SET UP ZFS ROOT USING FAI

Task:

Setup a ZFS root pool (rpool) and an additional data pool (export)

  • using FAI, Debian Stretch
  • on a machine with 3 SSDs (sd[amn]) and 11 HDDs (sd[b-l])
  • with LEGACY BIOS (i.e., no UEFI)
  • using a class ZFS_SERVER; another class script sets DISKS_14 (only if there are 14 disks) which is used as a safeguard


Used documentation:

(and some more which I discarded in favour of the three above)


Considerations:

Since there's always one more way to reach a certain goal, the sequence of steps, and file contents, presented here are not the only way to achieve the setup intended. Nevertheless they worked for me, and I'm not in the position to add more tests and modifications since the machines have started their production life weeks ago.

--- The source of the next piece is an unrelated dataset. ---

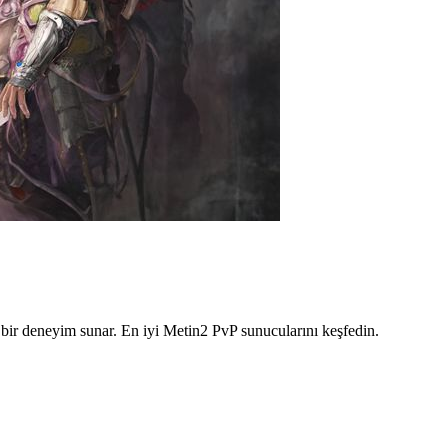
n bir deneyim sunar. En iyi Metin2 PvP sunucularını keşfedin.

Due to the way FAI works, installing spl-dkms and zfs-dkms may result in partially broken dependencies (usually because linux-headers haven't been installed yet). I addressed this by adding a few hooks; of course the very same hooks could also be used to fully install those, and related, packages, instead of adding them to the package list.

My setup may be somewhat atypical, due to its particular history: I got two SSDs and a spare for the operating system, and 11 HDDs for 8+2+1 RAID-6 with spare for data storage, but somehow the hardware RAID controller was dropped from the specs at some point. Instead of mdraid, this time I wanted to get rid of it, and make use of the extra features ZFS provides. Thus, all three SSDs were combined into a single mirror (consider this as RAID-1 with spare already constantly resilvering), and the 11 spinning disks were used to form a single RAIDZ3 (there's no RAID-7 level that might compare, but we now can stand two disk failures and still have "RAID-5 type" redundancy - without any resilvering/rebuilding delays). Basically, this is similar to a "hot spares" setup, with the extra disks indeed "hot" but not exactly "spares" waiting to be rebuilt. I consider this an extra gain in robustness (and the ZFS checksum consistency checks are enother plus).

I left the option open to set sharenfs=on or let the kernel-nfs-server handle NFS requests.

I did not succeed in enabling UEFI. One has to be extra careful when assigning EIF partitions, and making sure they (all!) get the necessary software installed. (Could this be done by faking a /boot/efi tree, not necessarily a partition, and copying its contents to multiple filesystems? How would a running system with multiple disks, e.g. a rootfs RAID, handle multiple EFI partitions?)

Caveat: The following instructions had to be recovered from a printout using OCR. Some recognition errors may have survived.


Steps:

(1) Prepare your NFSROOT.

I've found that the dkms packages would be installed at a random time, and their configure step would fail. Fix this in a (post-create) hook.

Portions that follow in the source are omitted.